Slipped capital femoral epiphysis (SCFE) is a rare adolescent hip disease that leads to a hip shape abnormality. Typical treatment involves in-situ fixation. It is not known if the degree of initial hip shape abnormality associated with SCFE has a significant effect on long-term hip function. A cohort of patients aged 18-50 who had undergone in-situ fixation for SCFE from 1970 onwards in our institution provided IHOT-33 (hip function) outcome data. Frog lateral radiographs from the time of surgery were used to measure radiological hip shape using both Southwick angle and alpha angle. There were 38 patients (46 hips) SCFE patients who met the eligibility criteria. We obtained follow-up data for 32 patients (38 hips), 83% follow-up. Ten patients (20 hips) had bilateral SCFE. The mean follow-up was 12.7 years (95% CI 10.7-14.7). 32 patients matched for age and sex who had no history of SCFE provided control IHOT-33 outcome data.
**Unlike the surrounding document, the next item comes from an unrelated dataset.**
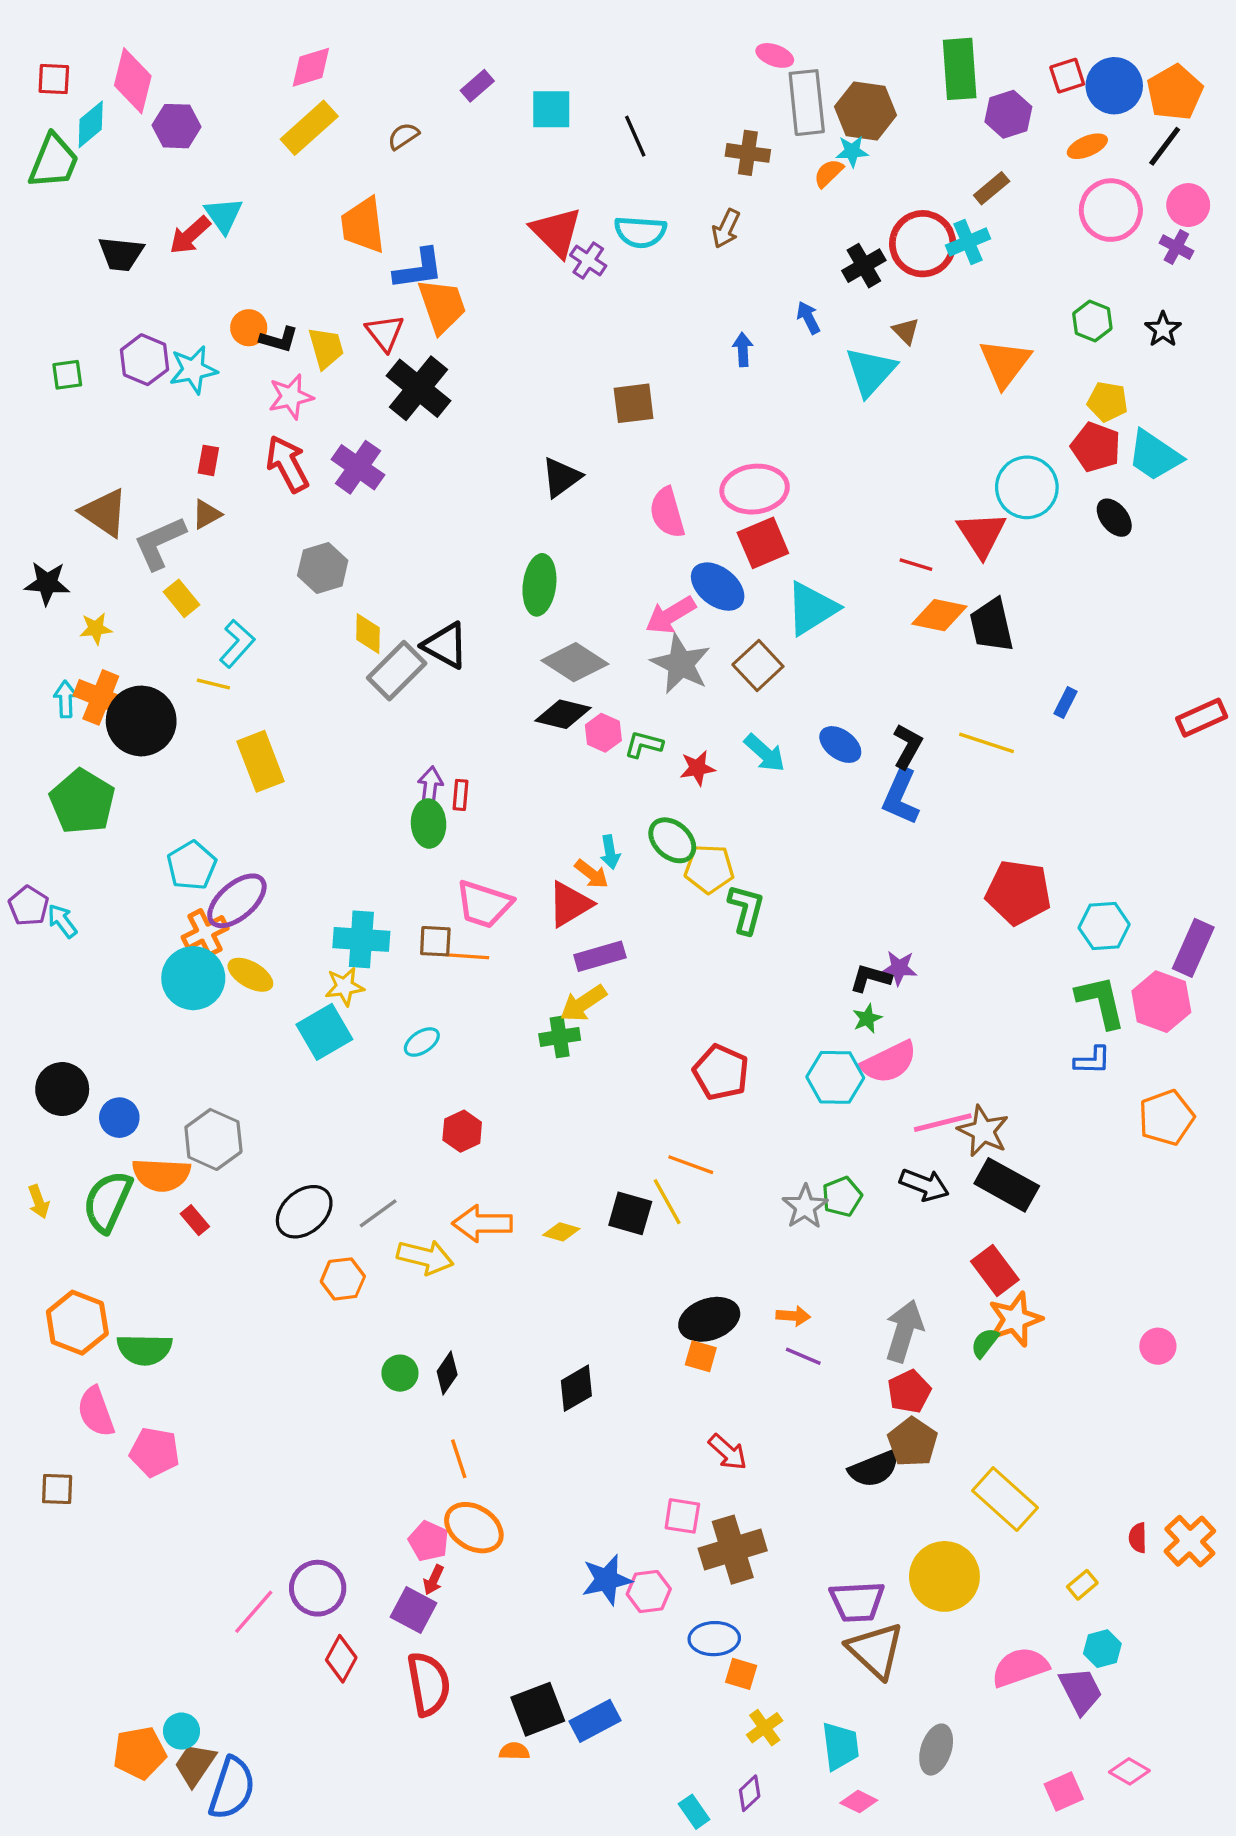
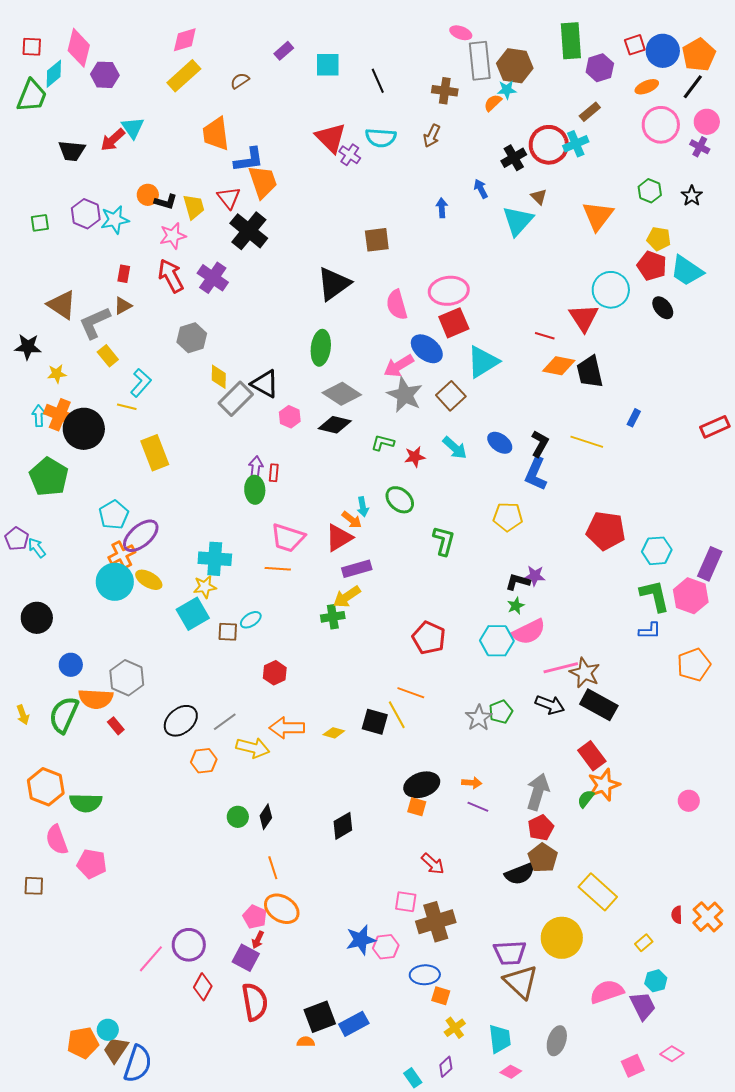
black triangle: (561, 477) -> (334, 284), size x1.4
pink hexagon: (603, 733) -> (290, 417), moved
yellow pentagon: (709, 869) -> (508, 517), moved
brown square: (435, 941) -> (228, 632), moved
black circle: (62, 1089) -> (37, 618), moved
There was a significant difference (p<0.05) in long-term hip function between patients undergoing in-situ fixation for SCFE and the control population (mean IHOT-33 scores of 71.8 and 95.8 respectively). There was no significant (p>0.05) correlation between long-term hip function and Southwick angle or lateral alpha angle. The initial severity of hip shape abnormality due to SCFE was not a strong predictor of long-term hip function. Other extraneous factors not related to hip shape may have an equally if not more important role to play in the subsequent long-term outcome of SCFE.

摘要

股骨头骨骺滑脱(SCFE)是一种罕见的青少年髋关节疾病,会导致髋关节形态异常。典型的治疗方法是原位固定。目前尚不清楚与SCFE相关的初始髋关节形态异常程度是否对髋关节长期功能有显著影响。1970年起在我们机构接受SCFE原位固定治疗的18至50岁患者队列提供了IHOT-33(髋关节功能)结局数据。手术时的蛙式侧位X线片用于通过Southwick角和α角测量髋关节的放射学形态。有38例(46髋)SCFE患者符合纳入标准。我们获得了32例患者(38髋)的随访数据,随访率为83%。10例患者(20髋)为双侧SCFE。平均随访时间为12.7年(95%可信区间10.7 - 14.7)。32例年龄和性别匹配且无SCFE病史的患者提供了对照IHOT-33结局数据。接受SCFE原位固定治疗的患者与对照组人群的长期髋关节功能存在显著差异(p<0.05)(平均IHOT-33评分分别为71.8和95.8)。长期髋关节功能与Southwick角或外侧α角之间无显著相关性(p>0.05)。SCFE导致的髋关节形态异常的初始严重程度并非长期髋关节功能的有力预测指标。其他与髋关节形态无关的外部因素在SCFE的后续长期结局中可能同样重要甚至更重要。